While it may seem obvious that a good hike through a forest or up a mountain can cleanse your mind, body, and soul, the science is now proving that hiking can actually change your brain… for the better! Aside from the almost instant feeling of calm and contentment that accompanies time outdoors, hiking in nature can reduce rumination. Many of us often find ourselves consumed by negative thoughts, which takes us out of the enjoyment of the moment at best and leads us down a path to depression and anxiety at worst. Research is now showing that spending time in nature decreases these obsessive, negative thoughts by a significant margin.
5 million years of existing within our natural environment was changed dramatically with the development of the industrial revolution. It has been shown that repeated exposure to artificial lights, chemicals, air and electromagnetic pollution and white noise is thought to be linked to increasing levels of stress and chronic disease.
The Urban Geography journal published a report proposing an urban-rural happiness gradient, which showed that though “there are many benefits of big-city living, high levels of happiness are not among them”.
Being in nature has long been associated with being mindful and meditative, but only recently has the scientific community researched the mental health benefits of outdoor immersion. A study published in 2010 in the Journal of Environmental Psychology showed that spending 20 minutes outside per day could boost energy levels.
Ecotherapy (Green Therapy/Nature Therapy) is a method for increasing contact with our environment and the natural world. It is a name given to treatment programs which help improve wellbeing via activities incorporating exposure to nature. Some projects may not be advertised specifically as Ecotherapy programs, but benefit can be drawn from any outdoor pursuit. Many of these activities can be undertaken at any time, either on your own or as part of a group for added social benefits. For example, one could join a rambling club, a conservation program or a NavTrek navigation course!
Specific Ecotherapy treatments are available for a range of disorders from mild depression to more severe mental illness. They also vary between self-directed ideas to programs with professional support. Treatments may be as simple as taking regular walks in the outdoors, involve guided group activities, or be delivered in combination with formal psychological therapies.
Anything that exposes one to nature and the outdoors in a therapeutic form is considered eco therapy. Anyone can practice Ecotherapy, be it climbing a mountain or bringing the outdoors inside with plants and flowers!
Over the last five years Mind funded 130 ‘Ecominds’ projects with support from the Big Lottery Fund. These projects have introduced more than 12,000 people with and at risk of developing mental health problems to Ecotherapy initiatives such as gardening, food growing or environmental conservation work. Ecotherapy helps people to look after their mental health by getting active outdoors while being supported by trained professionals.
‘Mountains for the Mind’ is a relatively new campaign by Trail magazine to promote the benefits of mountains and the outdoors
‘Mind Over Mountains’ is a social enterprise to improve physical and mental well-being through the outdoors. Their mission is to provide special safe spaces in mountain environments with a holistic approach of exercise, eco-therapy, coaching and inspiration to re-balance mental health; generate new focus, restore resilience and find agency over our lives.
We do recommend that people are spending some time outside each day; here is a quick and easy mindfulness exercise that you can practice on your daily exercise to promote your mental wellbeing.
This is especially good for bringing your thoughts back to the ‘here and now’ when experiencing anxiety and intrusive worrying thoughts.
Top tip - the more this is practiced the more effective it will be!
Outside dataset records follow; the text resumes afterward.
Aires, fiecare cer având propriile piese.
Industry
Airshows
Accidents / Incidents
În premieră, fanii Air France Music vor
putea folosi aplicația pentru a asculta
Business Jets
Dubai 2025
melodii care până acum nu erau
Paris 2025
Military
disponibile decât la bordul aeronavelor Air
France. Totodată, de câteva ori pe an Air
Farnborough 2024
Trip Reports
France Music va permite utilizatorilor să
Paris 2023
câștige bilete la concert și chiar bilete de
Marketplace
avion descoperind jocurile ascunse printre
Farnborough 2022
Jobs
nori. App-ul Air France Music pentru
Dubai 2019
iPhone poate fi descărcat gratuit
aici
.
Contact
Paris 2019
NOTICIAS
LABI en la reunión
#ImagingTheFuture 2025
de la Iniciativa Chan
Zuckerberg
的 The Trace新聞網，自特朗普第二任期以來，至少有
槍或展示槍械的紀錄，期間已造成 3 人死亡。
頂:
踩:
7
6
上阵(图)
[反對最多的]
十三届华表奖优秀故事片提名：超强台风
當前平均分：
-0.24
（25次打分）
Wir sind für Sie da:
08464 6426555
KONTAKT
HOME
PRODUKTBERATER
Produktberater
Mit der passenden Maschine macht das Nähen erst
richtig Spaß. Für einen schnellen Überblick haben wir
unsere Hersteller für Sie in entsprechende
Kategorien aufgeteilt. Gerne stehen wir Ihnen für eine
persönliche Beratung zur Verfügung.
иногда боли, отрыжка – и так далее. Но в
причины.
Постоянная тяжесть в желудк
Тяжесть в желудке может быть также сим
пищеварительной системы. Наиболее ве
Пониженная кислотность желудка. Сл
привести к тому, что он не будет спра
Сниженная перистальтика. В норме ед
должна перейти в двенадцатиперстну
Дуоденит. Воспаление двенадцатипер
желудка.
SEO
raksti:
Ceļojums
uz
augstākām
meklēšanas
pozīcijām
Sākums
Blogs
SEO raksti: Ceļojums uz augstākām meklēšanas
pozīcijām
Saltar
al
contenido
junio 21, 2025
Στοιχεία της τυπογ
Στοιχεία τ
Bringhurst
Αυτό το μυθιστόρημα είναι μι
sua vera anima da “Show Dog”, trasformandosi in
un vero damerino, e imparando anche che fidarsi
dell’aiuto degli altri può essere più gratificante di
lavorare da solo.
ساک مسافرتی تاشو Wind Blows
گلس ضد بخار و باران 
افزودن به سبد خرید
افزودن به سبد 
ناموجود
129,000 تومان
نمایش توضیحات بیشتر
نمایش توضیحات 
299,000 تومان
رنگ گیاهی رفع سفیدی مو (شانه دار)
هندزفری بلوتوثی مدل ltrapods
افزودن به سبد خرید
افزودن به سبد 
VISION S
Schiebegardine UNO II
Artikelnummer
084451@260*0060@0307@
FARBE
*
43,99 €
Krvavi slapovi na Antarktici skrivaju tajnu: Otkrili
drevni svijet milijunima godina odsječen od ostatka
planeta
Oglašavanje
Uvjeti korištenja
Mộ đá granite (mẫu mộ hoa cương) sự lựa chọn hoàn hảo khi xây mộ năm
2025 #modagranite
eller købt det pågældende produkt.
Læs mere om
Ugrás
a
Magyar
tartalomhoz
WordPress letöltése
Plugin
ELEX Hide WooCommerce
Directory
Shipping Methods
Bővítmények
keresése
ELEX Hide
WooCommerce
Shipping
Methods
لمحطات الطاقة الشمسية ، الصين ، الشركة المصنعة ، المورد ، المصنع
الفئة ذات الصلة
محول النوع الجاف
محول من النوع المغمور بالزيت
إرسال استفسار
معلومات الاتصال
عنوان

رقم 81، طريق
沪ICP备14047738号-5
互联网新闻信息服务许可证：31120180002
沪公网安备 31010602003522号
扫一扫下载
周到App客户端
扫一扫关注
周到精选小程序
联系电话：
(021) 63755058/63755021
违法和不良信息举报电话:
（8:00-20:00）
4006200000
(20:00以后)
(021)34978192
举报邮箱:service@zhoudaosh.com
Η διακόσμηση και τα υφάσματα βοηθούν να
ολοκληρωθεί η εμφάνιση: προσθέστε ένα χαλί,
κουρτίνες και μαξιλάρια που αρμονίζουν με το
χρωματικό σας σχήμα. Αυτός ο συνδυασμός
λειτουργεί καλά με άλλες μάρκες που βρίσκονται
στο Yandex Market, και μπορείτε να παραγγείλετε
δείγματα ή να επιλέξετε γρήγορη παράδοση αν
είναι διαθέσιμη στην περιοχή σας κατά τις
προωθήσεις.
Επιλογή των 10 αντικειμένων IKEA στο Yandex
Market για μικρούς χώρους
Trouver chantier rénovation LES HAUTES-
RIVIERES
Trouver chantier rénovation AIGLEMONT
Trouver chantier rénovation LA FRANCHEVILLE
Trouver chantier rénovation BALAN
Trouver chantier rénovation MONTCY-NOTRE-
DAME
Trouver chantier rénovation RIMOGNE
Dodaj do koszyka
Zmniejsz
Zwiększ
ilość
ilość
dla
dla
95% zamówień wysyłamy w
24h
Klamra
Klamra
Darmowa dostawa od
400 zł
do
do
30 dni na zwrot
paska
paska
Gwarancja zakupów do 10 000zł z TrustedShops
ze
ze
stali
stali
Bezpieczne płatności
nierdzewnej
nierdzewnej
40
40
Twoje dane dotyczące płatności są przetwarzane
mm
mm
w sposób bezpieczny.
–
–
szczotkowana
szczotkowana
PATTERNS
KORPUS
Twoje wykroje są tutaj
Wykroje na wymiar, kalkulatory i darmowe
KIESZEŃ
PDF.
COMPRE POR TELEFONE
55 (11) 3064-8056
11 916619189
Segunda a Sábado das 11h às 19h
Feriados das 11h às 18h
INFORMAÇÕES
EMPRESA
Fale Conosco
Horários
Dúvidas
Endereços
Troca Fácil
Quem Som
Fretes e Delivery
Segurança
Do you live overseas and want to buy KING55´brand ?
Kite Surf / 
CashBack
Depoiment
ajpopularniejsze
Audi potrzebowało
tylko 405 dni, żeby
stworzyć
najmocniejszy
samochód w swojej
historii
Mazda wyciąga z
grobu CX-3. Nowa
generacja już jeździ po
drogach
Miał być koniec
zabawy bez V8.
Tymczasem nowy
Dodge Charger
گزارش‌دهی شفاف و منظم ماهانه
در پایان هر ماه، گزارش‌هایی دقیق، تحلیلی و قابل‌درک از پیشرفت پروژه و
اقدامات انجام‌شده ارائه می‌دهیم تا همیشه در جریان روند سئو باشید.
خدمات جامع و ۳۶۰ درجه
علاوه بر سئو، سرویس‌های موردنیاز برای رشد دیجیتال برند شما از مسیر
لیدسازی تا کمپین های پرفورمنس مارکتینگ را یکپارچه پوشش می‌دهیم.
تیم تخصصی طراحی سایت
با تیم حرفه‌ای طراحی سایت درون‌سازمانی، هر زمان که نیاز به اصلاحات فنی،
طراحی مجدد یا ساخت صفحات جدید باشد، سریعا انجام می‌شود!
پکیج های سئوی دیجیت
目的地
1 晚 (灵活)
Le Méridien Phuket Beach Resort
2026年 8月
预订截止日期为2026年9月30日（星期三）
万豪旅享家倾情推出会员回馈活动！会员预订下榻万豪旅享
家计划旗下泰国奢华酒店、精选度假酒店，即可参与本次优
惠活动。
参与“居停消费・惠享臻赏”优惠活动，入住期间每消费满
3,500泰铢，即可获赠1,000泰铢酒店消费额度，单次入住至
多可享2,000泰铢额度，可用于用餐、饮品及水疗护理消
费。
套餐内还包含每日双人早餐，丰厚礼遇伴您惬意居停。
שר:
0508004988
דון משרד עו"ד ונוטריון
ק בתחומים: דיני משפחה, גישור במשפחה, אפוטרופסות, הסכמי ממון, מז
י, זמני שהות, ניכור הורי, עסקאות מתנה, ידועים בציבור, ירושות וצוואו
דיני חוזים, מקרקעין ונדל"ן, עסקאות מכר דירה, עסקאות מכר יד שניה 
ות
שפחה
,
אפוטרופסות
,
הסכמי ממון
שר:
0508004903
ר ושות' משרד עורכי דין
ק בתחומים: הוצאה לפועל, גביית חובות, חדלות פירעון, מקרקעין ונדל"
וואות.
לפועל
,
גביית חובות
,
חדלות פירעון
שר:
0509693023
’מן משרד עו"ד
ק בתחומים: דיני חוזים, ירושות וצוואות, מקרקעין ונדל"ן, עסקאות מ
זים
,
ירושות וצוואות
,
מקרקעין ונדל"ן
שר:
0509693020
54321 Mindfulness activity
5 things you can see - Notice the bark on the tree, look for small inhabitants in the forest, fish jumping in the river; look closely and see how the petals curl on a bluebell. Become aware of the glossy green leaves of wild garlic that lines the trail you like to walk. Take your time to really look and acknowledge what you see.
4 things you can touch - The satisfyingly rough texture of a tree trunk, the fluffy cotton grass against your skin. Your cotton shirt against your neck. If you like, spend a moment literally touching these things. Maybe notice the sensation of gravity itself, or the floor beneath you. Take off your shoes and dip your toes in the cool water at the river bend.
3 things you can hear - Don’t judge, just hear. Twittering birds, bleating lambs, the distant traffic. The distant (or not so distant) voices of others. The space between sounds.
2 things you can smell - If at first you don’t feel like you can smell anything, simply try to sense the subtle fragrance of the air around you, or of your own skin. Walk in a woodland you will be overwhelmed with smells of the spring time flora and fauna!
1 thing you can taste - The lingering suggestion of coffee on your tongue, maybe?